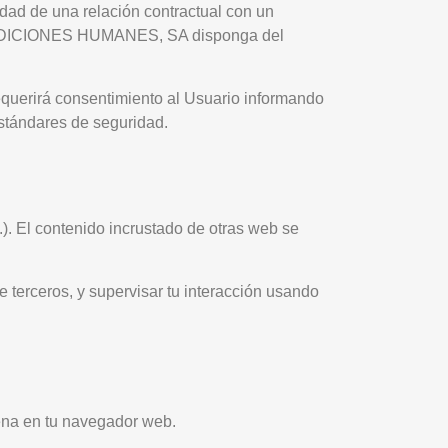
dad de una relación contractual con un
o FUNDICIONES HUMANES, SA disponga del
equerirá consentimiento al Usuario informando
estándares de seguridad.
.). El contenido incrustado de otras web se
e terceros, y supervisar tu interacción usando
cena en tu navegador web.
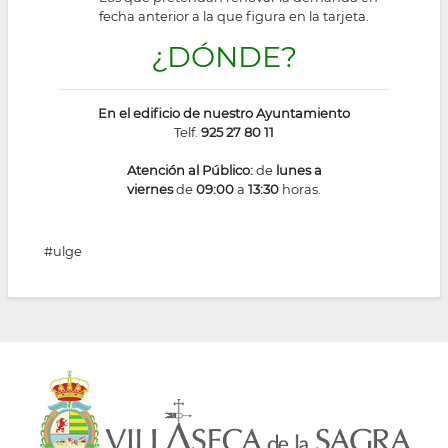
fecha anterior a la que figura en la tarjeta.
¿DÓNDE?
En el edificio de nuestro Ayuntamiento
Telf.
925 27 80 11
Atención al Público:
de
lunes a
viernes
de
09:00
a
13:30
horas.
#ulge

------------------------------------------------------------------------

-- Aim of the task --
Leave the images out and transcribe the remaining data above word for word.

-- The completed task --
dad de una relación contractual con un
o FUNDICIONES HUMANES, SA disponga del
equerirá consentimiento al Usuario informando
estándares de seguridad.
.). El contenido incrustado de otras web se
e terceros, y supervisar tu interacción usando
cena en tu navegador web.
fecha anterior a la que figura en la tarjeta.
¿DÓNDE?
En el edificio de nuestro Ayuntamiento
Telf.
925 27 80 11
Atención al Público:
de
lunes a
viernes
de
09:00
a
13:30
horas.
#ulge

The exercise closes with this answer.